━━━ Given information ━━━

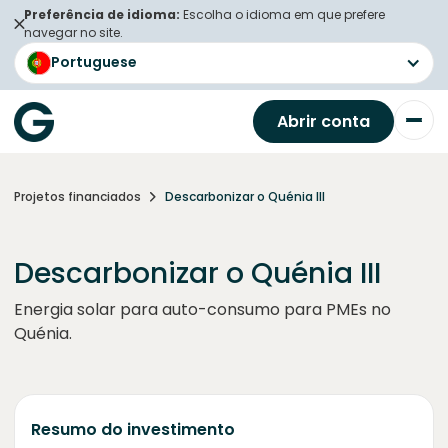
Preferência de idioma:
Escolha o idioma em que prefere
navegar no site.
Portuguese
Abrir conta
Projetos financiados
Descarbonizar o Quénia III
Descarbonizar o Quénia III
Energia solar para auto-consumo para PMEs no
Quénia.
Resumo do investimento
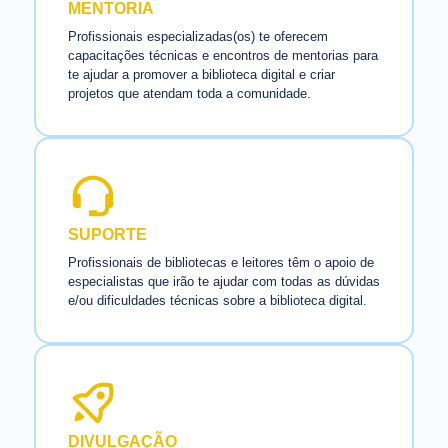
MENTORIA
Profissionais especializadas(os) te oferecem
capacitações técnicas e encontros de mentorias para
te ajudar a promover a biblioteca digital e criar
projetos que atendam toda a comunidade.
SUPORTE
Profissionais de bibliotecas e leitores têm o apoio de
especialistas que irão te ajudar com todas as dúvidas
e/ou dificuldades técnicas sobre a biblioteca digital.
DIVULGAÇÃO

━━━

_Assignment_:
Starting with the line that contains "projetos que atendam toda a comunidade.", output every line through the end of the listing above, unchanged.

_Result below_:
projetos que atendam toda a comunidade.
SUPORTE
Profissionais de bibliotecas e leitores têm o apoio de
especialistas que irão te ajudar com todas as dúvidas
e/ou dificuldades técnicas sobre a biblioteca digital.
DIVULGAÇÃO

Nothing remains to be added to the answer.